Faced with the disaffiliation of some university students’ unions and financial difficulties, the NUS has recently courted a range of controversies. When we spoke, Streeting emphasised his approval of current president Shakira Martin’s recognition of “a lot of the problems within the NUS” and applauds the way that she has tried to “refocus it back on the student’s interests”.

“Without an NUS there are no liberation campaigns anyway”

He goes on to argue that it is important for Student Unions to support the NUS as it attempts to deal with its current and well-documented financial problems. In reference to the NUS’s decision to defund its trans campaign, for instance, he acknowledges that “with financial challenges there are bound to be some controversial decisions”. However, he also states that “without an NUS there are no liberation campaigns anyway.” He hopes that the NUS will be able to support “trans self-organization and voices”, regardless of their abandonment of the trans campaign in the near future.

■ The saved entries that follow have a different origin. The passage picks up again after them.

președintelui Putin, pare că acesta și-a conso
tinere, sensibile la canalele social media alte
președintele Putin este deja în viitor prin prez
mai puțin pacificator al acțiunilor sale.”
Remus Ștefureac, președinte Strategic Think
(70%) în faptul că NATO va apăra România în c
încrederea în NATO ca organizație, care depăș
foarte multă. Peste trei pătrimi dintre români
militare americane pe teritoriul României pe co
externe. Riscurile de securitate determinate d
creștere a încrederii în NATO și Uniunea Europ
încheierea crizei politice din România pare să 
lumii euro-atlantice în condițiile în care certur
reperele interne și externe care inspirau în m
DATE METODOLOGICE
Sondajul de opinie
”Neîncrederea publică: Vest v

I ask Streeting, a Cambridge alumnus, what his thoughts are on the statement made by his Labour Party colleague David Lammy regarding the elitism of Oxbridge admissions. Streeting agrees with Lammy, and adds that as a person from a working-class background, he finds it “soul-destroying” that many students from a similar background never even apply to Oxbridge because “they [don’t] think they would fit in.”

Reflecting on his own university experience, Streeting adds that “as someone from a working-class background and family who came here, I had a great time and I think that it’s a much more welcoming and inclusive place than lots of people give it credit for.” But how can we tackle this perception problem? For Streeting, the best approach would be for “those of us who can be ambassadors for the University … to do what we can to dispel the myths that Cambridge is a place where you have to be posh to fit in, because I don’t think that’s true.”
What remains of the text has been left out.